* [Assignment]: Look for "美 プレゼント C020" in the records below, then copy that line and every line after it, exactly and with nothing added.

[Data section — start]

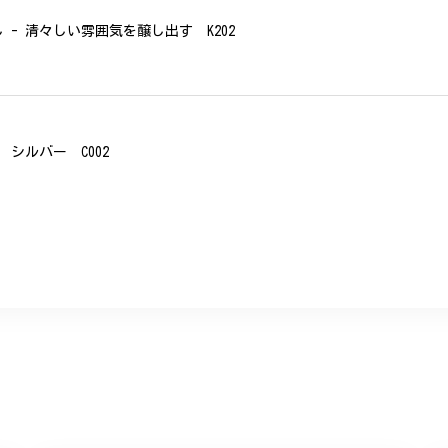
- 清々しい雰囲気を醸し出す K202
シルバー C002
、無事に商品を受け取れました。 ありがとうございました。
美 プレゼント C020
に購入させていただきました。実際に目にすると 華美すぎず丁寧なデザ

[Data section — finish]

* [Exercise solution]:
美 プレゼント C020
に購入させていただきました。実際に目にすると 華美すぎず丁寧なデザ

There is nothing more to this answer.